Landwirte und Lohnunternehmer : „Wir sitzen in einem Boot“

Durch die Trockenheit ist die Brandgefahr auf den Feldern gestiegen. Diese Presse lief heiß, ging in Flammen auf und setzte auch Teile eines Stoppelfelds in Brand.
1 von 2
Durch die Trockenheit ist die Brandgefahr auf den Feldern gestiegen. Diese Presse lief heiß, ging in Flammen auf und setzte auch Teile eines Stoppelfelds in Brand.

Die schlechten Ernteaussichten in der Landwirtschaft könnten auch für Einbußen bei Lohnunternehmern sorgen.

shz.de von
12. Juli 2018, 16:00 Uhr

Gross Offenseth-Aspern | Die schlechten Ernteaussichten in der Landwirtschaft wirken sich auch auf die Lohnunternehmer in der Region aus. Das erfuhren die Mitglieder des Landwirtschaftlichen Vereins der ehemaligen Grafschaft Rantzau vor Kurzem während einer Besichtigung des Lohnunternehmens von Matthias Kühl in Groß Offenseth-Aspern. „Landwirte und Lohnunternehmer sitzen in einem Boot“, berichtete Klaas Seebandt, Disponent der Firma. Habe der Bauer eine schlechte Ernte, benötige der Lohnunternehmer zu seinem finanziellen Nachteil weniger Stunden Einsatz. Die modernen Maschinen würden sowieso weniger Zeit zum Ernten benötigen. „Mit den aktuellen Maschinen fahren wir 100 Hektar in sechs Stunden zusammen“, sagte er. Dazu würde ein geringerer Ertrag auf den Feldern – wie etwa jetzt das Grünfutter – die Stundenzahl noch mehr reduzieren. „Das zieht sich durch das ganze Jahr, wir rechnen mit Einbußen um 50 Prozent“, so der Disponent.
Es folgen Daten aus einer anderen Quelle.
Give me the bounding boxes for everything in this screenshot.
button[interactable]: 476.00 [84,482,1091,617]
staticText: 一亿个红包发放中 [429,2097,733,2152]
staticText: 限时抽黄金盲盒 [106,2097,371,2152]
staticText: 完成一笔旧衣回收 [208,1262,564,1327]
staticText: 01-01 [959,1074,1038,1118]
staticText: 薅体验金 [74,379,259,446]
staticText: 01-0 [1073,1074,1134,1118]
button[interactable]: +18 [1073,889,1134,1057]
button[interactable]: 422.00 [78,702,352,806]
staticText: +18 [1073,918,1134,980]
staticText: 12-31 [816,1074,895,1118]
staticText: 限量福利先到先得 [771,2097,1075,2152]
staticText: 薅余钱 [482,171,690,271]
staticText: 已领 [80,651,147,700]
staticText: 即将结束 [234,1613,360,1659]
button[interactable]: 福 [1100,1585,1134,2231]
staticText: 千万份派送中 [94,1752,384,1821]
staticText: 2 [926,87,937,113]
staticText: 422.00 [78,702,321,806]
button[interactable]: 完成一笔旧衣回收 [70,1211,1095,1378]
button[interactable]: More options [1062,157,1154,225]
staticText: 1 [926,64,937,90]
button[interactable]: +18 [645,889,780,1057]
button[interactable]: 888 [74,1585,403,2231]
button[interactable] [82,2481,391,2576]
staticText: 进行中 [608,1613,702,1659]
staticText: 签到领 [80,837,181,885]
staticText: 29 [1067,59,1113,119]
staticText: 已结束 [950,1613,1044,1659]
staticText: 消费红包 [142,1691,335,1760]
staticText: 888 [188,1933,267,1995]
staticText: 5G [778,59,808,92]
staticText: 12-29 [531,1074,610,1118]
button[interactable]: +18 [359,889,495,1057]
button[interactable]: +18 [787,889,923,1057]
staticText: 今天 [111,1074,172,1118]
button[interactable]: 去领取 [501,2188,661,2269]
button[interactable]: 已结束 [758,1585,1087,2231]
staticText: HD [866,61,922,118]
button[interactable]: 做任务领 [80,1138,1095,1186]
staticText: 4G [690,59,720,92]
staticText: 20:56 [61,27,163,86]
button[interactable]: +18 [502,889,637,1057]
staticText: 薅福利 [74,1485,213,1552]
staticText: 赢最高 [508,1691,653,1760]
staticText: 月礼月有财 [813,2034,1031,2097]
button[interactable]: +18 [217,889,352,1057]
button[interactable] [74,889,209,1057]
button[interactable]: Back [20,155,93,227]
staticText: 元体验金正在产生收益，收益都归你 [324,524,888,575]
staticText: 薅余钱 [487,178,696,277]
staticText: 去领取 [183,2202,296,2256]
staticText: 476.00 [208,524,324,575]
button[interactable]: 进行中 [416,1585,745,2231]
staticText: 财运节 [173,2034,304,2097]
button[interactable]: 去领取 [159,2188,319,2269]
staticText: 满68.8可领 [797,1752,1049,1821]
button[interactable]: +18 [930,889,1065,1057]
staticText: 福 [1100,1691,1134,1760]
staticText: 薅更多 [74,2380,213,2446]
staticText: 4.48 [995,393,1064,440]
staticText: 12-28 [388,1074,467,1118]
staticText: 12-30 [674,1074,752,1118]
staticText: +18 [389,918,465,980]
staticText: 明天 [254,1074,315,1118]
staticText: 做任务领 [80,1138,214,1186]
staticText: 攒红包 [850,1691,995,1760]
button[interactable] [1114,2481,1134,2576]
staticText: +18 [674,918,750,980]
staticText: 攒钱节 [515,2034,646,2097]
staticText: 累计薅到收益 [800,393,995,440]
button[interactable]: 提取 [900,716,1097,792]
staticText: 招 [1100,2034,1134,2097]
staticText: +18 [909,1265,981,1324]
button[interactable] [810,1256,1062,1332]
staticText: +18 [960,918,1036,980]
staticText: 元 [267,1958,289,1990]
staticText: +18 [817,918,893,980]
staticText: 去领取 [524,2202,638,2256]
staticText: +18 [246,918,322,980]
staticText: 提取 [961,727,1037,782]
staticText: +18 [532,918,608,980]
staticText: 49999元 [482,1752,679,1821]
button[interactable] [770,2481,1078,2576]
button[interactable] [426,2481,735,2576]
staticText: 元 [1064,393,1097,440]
Der Landwirtschaftliche Verein hatte eine Radtour nach Groß Offenseth-Aspern unternommen, zu der Vorstandsmitglied Uwe Lohmann etwa 70 Teilnehmer begrüßte. Wilhelm und Matthias Kühl sowie Seebandt stellten den Gästen anschließend das Unternehmen vor. „Wir bieten alle Arbeiten rund um das Getreide von der Aussaat bis zur Ernte an“, sagte Kühl. Das gleiche gelte für den Futteranbau. Er und sein Disponent Klaas Seebandt führten die Besucher in zwei Gruppen über das große Gelände, auf dem etwa 50 Maschinen einsatzbereit stehen.

Angefangen mit einem landwirtschaftlichen Milchviehbetrieb, kamen bei Kühl über die Jahre Mähdrescharbeiten in Lohn bei anderen Betrieben hinzu. Seit 1996 besteht das Lohnunternehmen im Hauptgewerbe, das Sohn Matthias 2002 übernahm. 180 Hektar Landwirtschaft werden weiterhin betrieben.

Seebandt zeigte die rasante Entwicklung der Erntemaschinen anhand eines Oldies mit 40 PS neben einem neuen Gefährt mit fast 500 PS. Große Maschinen lägen finanziell im sechsstelligen Bereich. Zurzeit werde Stroh gepresst, danach seien die Mähdrescher im Einsatz.

Die Trockenheit mache den Lohnunternehmern noch in anderer Hinsicht zu schaffen, berichtete der Disponent. Die Brandgefahr steige – und dafür hatte er sogar auch ein praktisches Beispiel. Seebandt führte die Gruppe zu einer abgebrannten Presse. „Die Maschine ist auf einem Feld bei Bad Segeberg heiß geworden und in Flammen aufgegangen, der Fahrer konnte gerade noch den Trecker abkoppeln“, sagte er. Ein Hektar Stoppelfeld sei mit abgebrannt. Das Stroh der abgeernteten Wintergerste sollte gepresst werden. Es brauche nur ein kleiner Flintstein in die Maschine zu geraten, und bei dieser Trockenheit breche ein Feuer schnell aus, wie auch Berichte in den Medien zeigten. Das könne niemand verhindern.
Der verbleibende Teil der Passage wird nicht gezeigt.